疑わしい。よその女に渡している文を見たところ、この私の所を訪れる事はなくなろうとしているのでしょうか。

などと思っていたところに、思ったとおり、十月の下旬頃に三夜続いて顔を合わせないときがあった。兼家はそ知らぬ顔で、「(あなたの気持ちを)試してみようと思ったので」などと、どこか怪しい。
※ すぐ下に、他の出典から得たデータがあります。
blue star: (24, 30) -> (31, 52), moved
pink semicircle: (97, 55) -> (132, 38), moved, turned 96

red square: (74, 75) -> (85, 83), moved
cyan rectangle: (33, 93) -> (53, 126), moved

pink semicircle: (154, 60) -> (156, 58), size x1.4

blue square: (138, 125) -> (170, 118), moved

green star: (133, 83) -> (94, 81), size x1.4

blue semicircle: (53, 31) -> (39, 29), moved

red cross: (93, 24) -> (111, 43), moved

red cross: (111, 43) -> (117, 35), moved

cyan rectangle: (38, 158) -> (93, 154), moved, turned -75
夕方ごろ、「(宮中の方向が)禁忌の方角に当たっていたのだよ」と言って出て行ったが、何かを悟ったので、召使いに尾行させて見させたところ、「町の小路であるどこそこに、(牛車)をお止めなさいました」といってきた。思ったとおりだったと、とても不愉快に思ったけれども、(このことを)表現する方法もわからないでいるうちに、2・3日ぐらいして、夜明け前のまだ暗いころに門のあたりをたたいて来訪を告げる時がありました。兼家であるようだと思ったけれども、煩わしくて、開けさせずにいたところ、例の女の家と思われる所へ行ってしまった。その翌朝、ただではではすまされないと思って

(あなたが訪ねてこないのを)嘆き続けて、ひとりで寝る夜が明けていくまでの時間が、どれほど長いものであろうかをご存知でしょうか。(いいえ、{門を開ける間さえ待ちきれないあなたには}お分かりにならないでしょうね)」

と、普段よりは整えて書いて、色変わりした菊に差した。返事は、「(たとえ夜が)明けても試してみようとした(=門が開くまで待とうとした)が、急な用事を伝える召し使いが来合わせてしまったので、本当に(あなたの言うことは)もっともである。
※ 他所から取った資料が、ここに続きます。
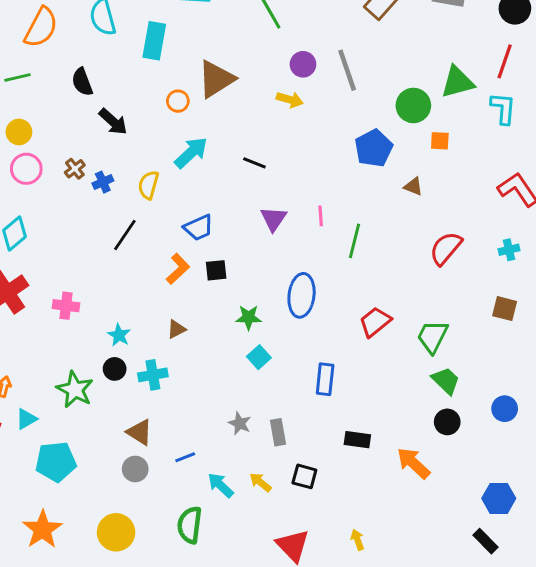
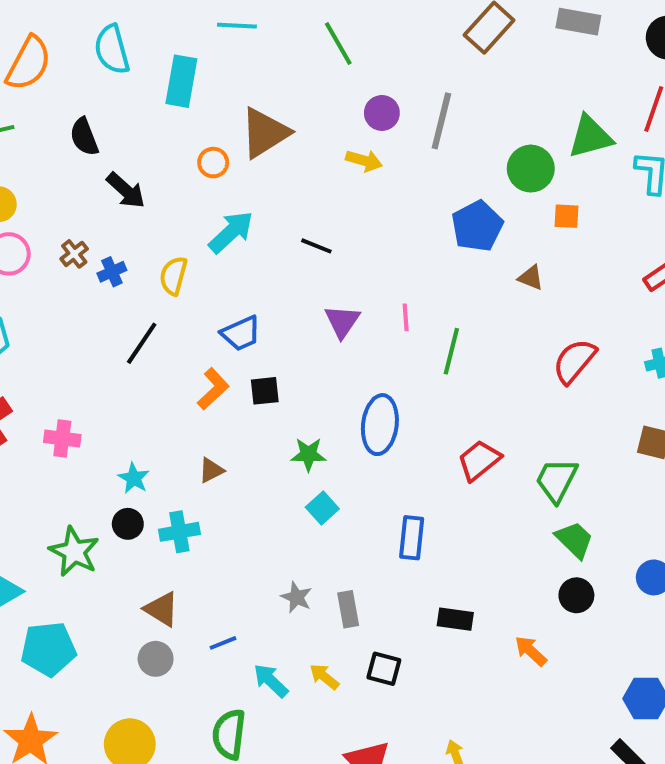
gray line: (347, 70) -> (441, 121), turned 33
orange arrow: (413, 463) -> (531, 651), size x0.7

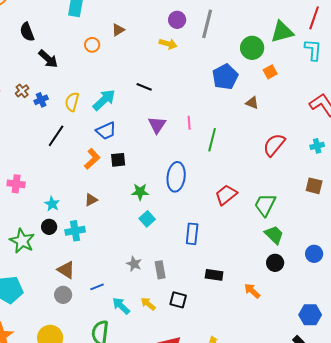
brown triangle: (265, 133) -> (118, 30), size x0.5
orange square: (566, 216) -> (270, 72), turned -32
cyan arrow: (231, 232) -> (104, 100), moved

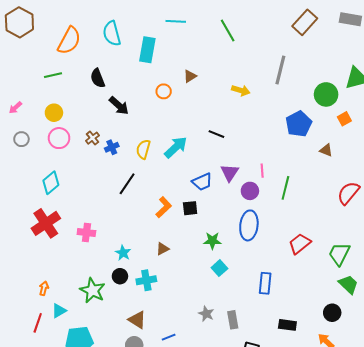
purple circle: (177, 20) -> (250, 191), moved
blue trapezoid: (106, 131) -> (202, 182), moved
black circle: (275, 263) -> (332, 313), moved

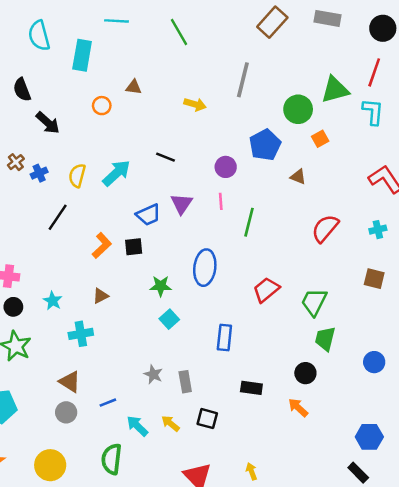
brown triangle: (190, 76) -> (134, 87), turned 40
purple circle: (250, 191) -> (226, 167), moved
black circle: (120, 276) -> (13, 307), moved
green trapezoid: (348, 284) -> (325, 339), turned -120

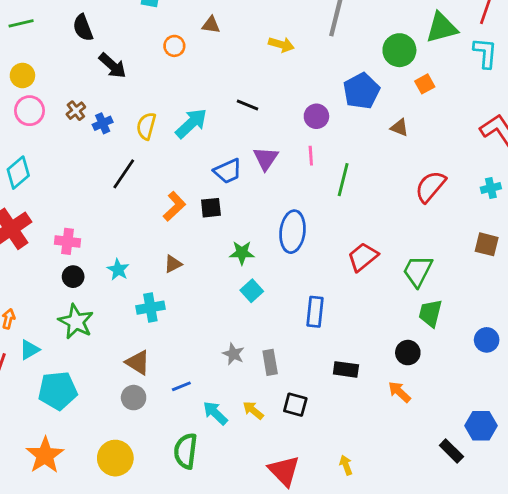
black rectangle: (358, 473) -> (451, 451), moved

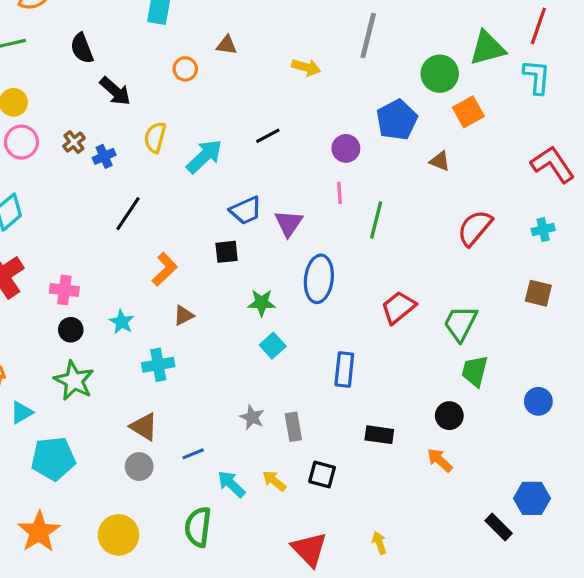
orange square: (425, 84) -> (468, 112), size x1.4
black line: (248, 105) -> (268, 136), turned -50
yellow semicircle: (146, 126) -> (155, 137), moved
purple triangle: (266, 158) -> (289, 223), moved
orange L-shape: (174, 206) -> (165, 269), moved

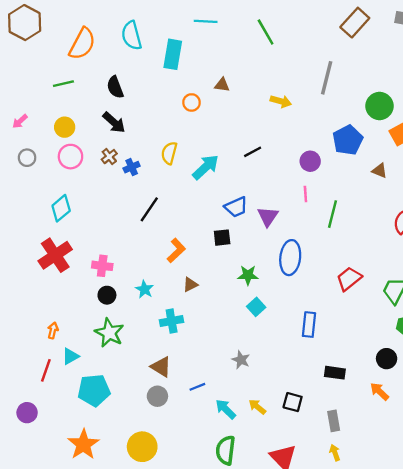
black arrow: (115, 91) -> (114, 122), moved
gray rectangle: (293, 427) -> (334, 421), moved
green semicircle: (198, 527) -> (226, 450), moved

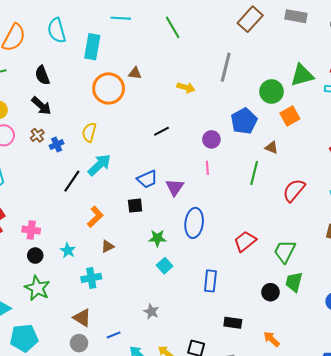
orange circle: (192, 102) -> (109, 88), size x2.0
cyan arrow: (206, 167) -> (99, 165), moved
green line: (333, 214) -> (254, 173), moved
black circle: (387, 359) -> (270, 292), moved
なるほど、ごもっともで。(冬の夜がなかなか明けないとおっしゃるのはそのとおりでしょうが、)冬の夜ではない真木の戸でも、なかなか開けてもらえないのはつらいことだったなあ。

それにしても、本当にけしからんありさまに、そ知らぬふりをしている。しばらくは人目を避けて何かをするありさまに「宮中に」などとでも言うべきなのに、いよいよはなはだしく不愉快に思えることは、この上ない事よ。

・・・こんな感じかな。最後のほうちょっと微妙やけど。話の流れはだいたい分かるかと。